Crate printpdf

source ·
Expand description

printpdf is a library designed for creating printable PDF documents.

Crates.io | Documentation

[dependencies]
printpdf = "0.5.0"

§Features

Currently, printpdf can only write documents, not read them.

  • Page generation
  • Layers (Illustrator like layers)
  • Graphics (lines, shapes, bezier curves)
  • Images (currently BMP/PNG/JPG only or generate your own images)
  • Embedded fonts (TTF and OTF) with Unicode support
  • Advanced graphics - overprint control, blending modes, etc.
  • Advanced typography - character scaling, character spacing, superscript, subscript, outlining, etc.
  • PDF layers (you should be able to open the PDF in Illustrator and have the layers appear)

§Getting started

§Writing PDF

§Simple page

use printpdf::*;
use std::fs::File;
use std::io::BufWriter;

let (doc, page1, layer1) = PdfDocument::new("PDF_Document_title", Mm(247.0), Mm(210.0), "Layer 1");
let (page2, layer1) = doc.add_page(Mm(10.0), Mm(250.0),"Page 2, Layer 1");

doc.save(&mut BufWriter::new(File::create("test_working.pdf").unwrap())).unwrap();

§Adding graphical shapes

use printpdf::*;
use printpdf::path::{PaintMode, WindingOrder};
use std::fs::File;
use std::io::BufWriter;
use std::iter::FromIterator;

let (doc, page1, layer1) = PdfDocument::new("printpdf graphics test", Mm(297.0), Mm(210.0), "Layer 1");
let current_layer = doc.get_page(page1).get_layer(layer1);

// Quadratic shape.

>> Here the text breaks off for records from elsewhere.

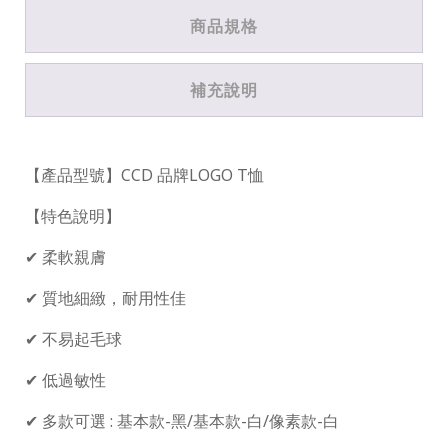
商品規格
補充說明
【產品型號】CCD 品牌LOGO T恤
【特色說明】
✔ 柔軟親膚
✔ 質地細緻，耐用性佳
✔ 不易起毛球
✔ 低過敏性
✔ 多款可選 : 基本款-黑/基本款-白/像素款-白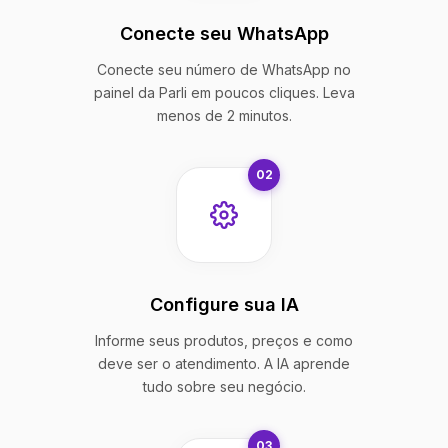
Conecte seu WhatsApp
Conecte seu número de WhatsApp no
painel da Parli em poucos cliques. Leva
menos de 2 minutos.
02
Configure sua IA
Informe seus produtos, preços e como
deve ser o atendimento. A IA aprende
tudo sobre seu negócio.
03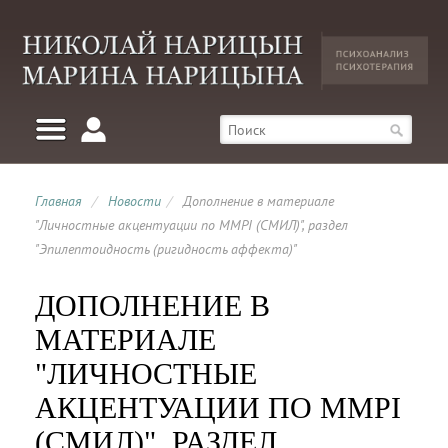
Главная
/
Новости
/
Дополнение в материале
"Личностные акцентуации по MMPI (СМИЛ)", раздел
"Эпилептоидность (ригидность аффекта)"
ДОПОЛНЕНИЕ В
МАТЕРИАЛЕ
"ЛИЧНОСТНЫЕ
АКЦЕНТУАЦИИ ПО MMPI
(СМИЛ)", РАЗДЕЛ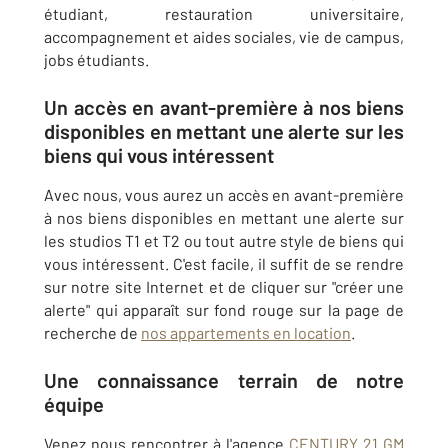
étudiant, restauration universitaire,
accompagnement et aides sociales, vie de campus,
jobs étudiants.
Un accès en avant-première à nos biens
disponibles en mettant une alerte sur les
biens qui vous intéressent
Avec nous, vous aurez un accès en avant-première
à nos biens disponibles en mettant une alerte sur
les studios T1 et T2 ou tout autre style de biens qui
vous intéressent. C'est facile, il suffit de se rendre
sur notre site Internet et de cliquer sur "créer une
alerte" qui apparaît sur fond rouge sur la page de
recherche de
nos appartements en location
.
Une connaissance terrain de notre
équipe
Venez nous rencontrer à l'agence
CENTURY 21 GM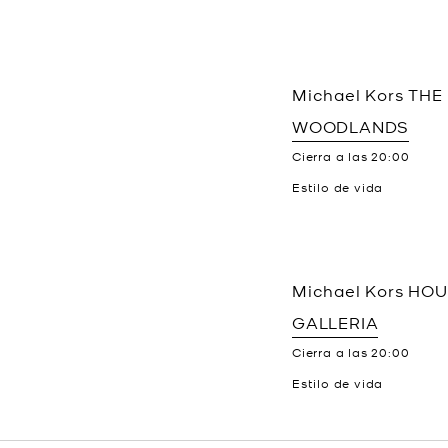
Michael Kors
THE
WOODLANDS
Cierra a las
20:00
Estilo de vida
Michael Kors
HOU
GALLERIA
Cierra a las
20:00
Estilo de vida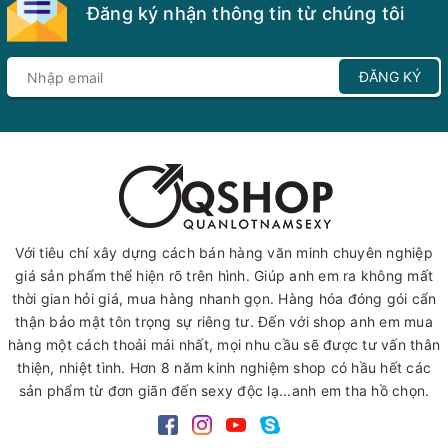
Đăng ký nhận thông tin từ chúng tôi
ĐĂNG KÝ
Với tiêu chí xây dựng cách bán hàng văn minh chuyên nghiệp
giá sản phẩm thể hiện rõ trên hình. Giúp anh em ra không mất
thời gian hỏi giá, mua hàng nhanh gọn. Hàng hóa đóng gói cẩn
thận bảo mật tôn trọng sự riêng tư. Đến với shop anh em mua
hàng một cách thoải mái nhất, mọi nhu cầu sẽ được tư vấn thân
thiện, nhiệt tình. Hơn 8 năm kinh nghiệm shop có hầu hết các
sản phẩm từ đơn giãn đến sexy độc lạ...anh em tha hồ chọn.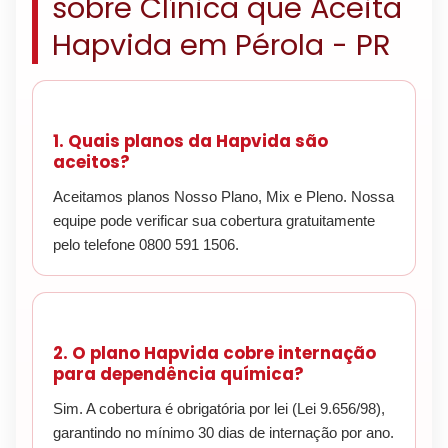
sobre Clínica que Aceita
Hapvida em Pérola - PR
1. Quais planos da Hapvida são
aceitos?
Aceitamos planos Nosso Plano, Mix e Pleno. Nossa
equipe pode verificar sua cobertura gratuitamente
pelo telefone 0800 591 1506.
2. O plano Hapvida cobre internação
para dependência química?
Sim. A cobertura é obrigatória por lei (Lei 9.656/98),
garantindo no mínimo 30 dias de internação por ano.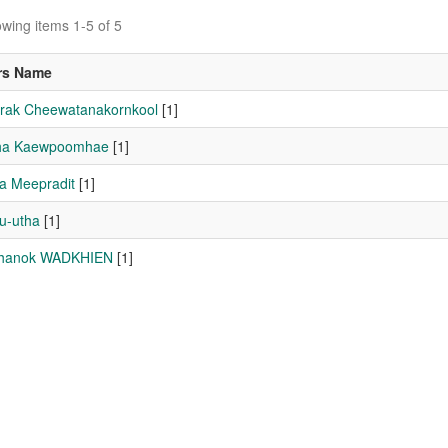
wing items 1-5 of 5
rs Name
ak Cheewatanakornkool
[1]
tha Kaewpoomhae
[1]
ta Meepradit
[1]
Su-utha
[1]
hanok WADKHIEN
[1]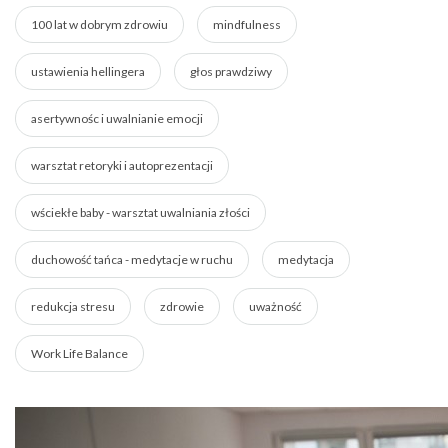
100 lat w dobrym zdrowiu
mindfulness
ustawienia hellingera
głos prawdziwy
asertywnośc i uwalnianie emocji
warsztat retoryki i autoprezentacji
wściekłe baby - warsztat uwalniania złości
duchowość tańca - medytacje w ruchu
medytacja
redukcja stresu
zdrowie
uważność
Work Life Balance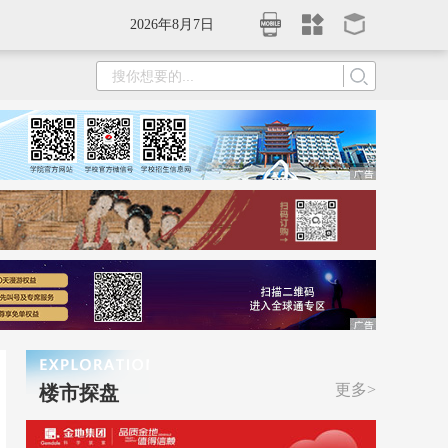
2026年8月7日
更多>
楼市探盘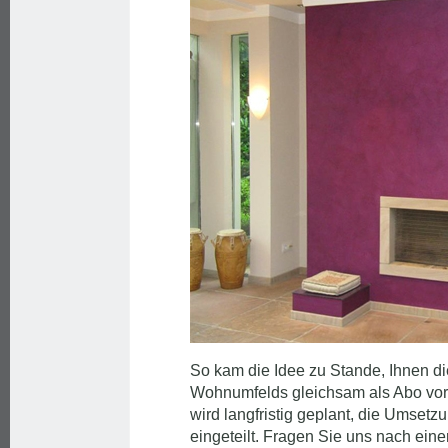
So kam die Idee zu Stande, Ihnen di
Wohnumfelds gleichsam als Abo vor
wird langfristig geplant, die Umsetzu
eingeteilt. Fragen Sie uns nach eine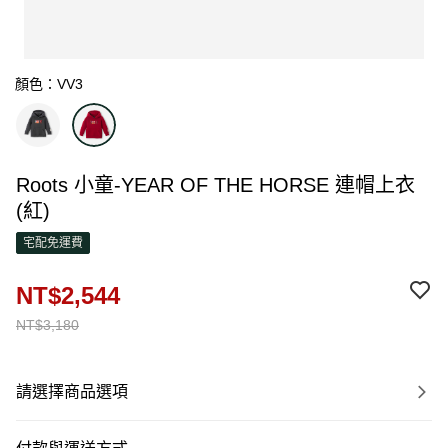
顏色：VV3
Roots 小童-YEAR OF THE HORSE 連帽上衣
(紅)
宅配免運費
NT$2,544
NT$3,180
請選擇商品選項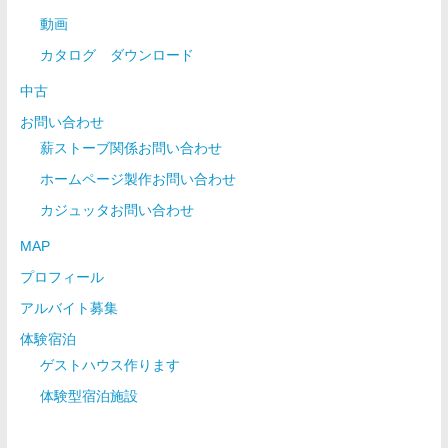
動画
カタログ ダウンロード
中古
お問い合わせ
薪ストーブ関係お問い合わせ
ホームページ製作お問い合わせ
カジュッタお問い合わせ
MAP
プロフィール
アルバイト募集
体験宿泊
ゲストハウス作ります
体験型宿泊施設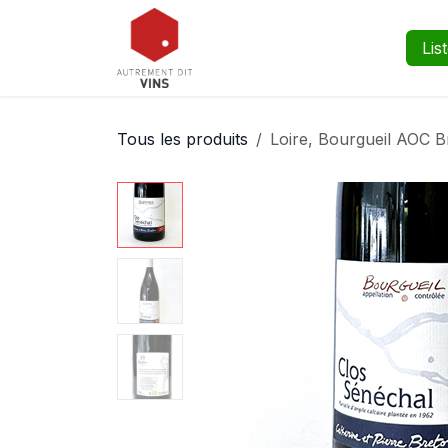
Se rendre au contenu
Boutique
Événements
Lis
Tous les produits
Loire, Bourgueil AOC B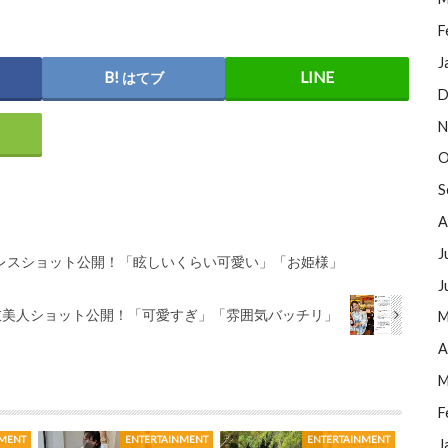
F
J
はてブ
D
N
O
S
A
J
ドレスショット公開！「眩しいくらい可愛い」「お姫様」
J
浴衣美人ショット公開！「可愛すぎ」「雰囲気バッチリ」
M
A
M
F
NMENT
ENTERTAINMENT
ENTERTAINMENT
J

The "false" determines if the next (following)
// point is a bezier handle (for curves)
//
// If you want holes, use WindingOrder::EvenOdd
let points1 = vec![(Point::new(Mm(100.0), Mm(100.0)), false),
                   (Point::new(Mm(100.0), Mm(200.0)), false),
                   (Point::new(Mm(300.0), Mm(200.0)), false),
                   (Point::new(Mm(300.0), Mm(100.0)), false)];

let line1 = Polygon {
    rings: vec![points1],
    mode: PaintMode::FillStroke,
    winding_order: WindingOrder::NonZero,
};

let fill_color = Color::Cmyk(Cmyk::new(0.0, 0.23, 0.0, 0.0, None));
let outline_color = Color::Rgb(Rgb::new(0.75, 1.0, 0.64, None));
let mut dash_pattern = LineDashPattern::default();
dash_pattern.dash_1 = Some(20);

current_layer.set_fill_color(fill_color);
current_layer.set_outline_color(outline_color);
current_layer.set_outline_thickness(10.0);

// Draw first line
current_layer.add_polygon(line1);

let fill_color_2 = Color::Cmyk(Cmyk::new(0.0, 0.0, 0.0, 0.0, None));
let outline_color_2 = Color::Greyscale(Greyscale::new(0.45, None));

// More advanced graphical options
current_layer.set_overprint_stroke(true);
current_layer.set_blend_mode(BlendMode::Seperable(SeperableBlendMode::Multiply));
current_layer.set_line_dash_pattern(dash_pattern);
current_layer.set_line_cap_style(LineCapStyle::Round);

current_layer.set_fill_color(fill_color_2);
current_layer.set_outline_color(outline_color_2);
current_layer.set_outline_thickness(15.0);

// Triangle shape
let mut line2 = Line::from_iter(vec![
    (Point::new(Mm(150.0), Mm(150.0)), false),
    (Point::new(Mm(150.0), Mm(250.0)), false),
    (Point::new(Mm(350.0), Mm(250.0)), false)]);

// draw second line
current_layer.add_line(line2);

§Adding images

Note: Images only get compressed in release mode. You might get huge PDFs (6 or more MB) in debug mode. In release mode, the compression makes these files much smaller (~ 100 - 200 KB).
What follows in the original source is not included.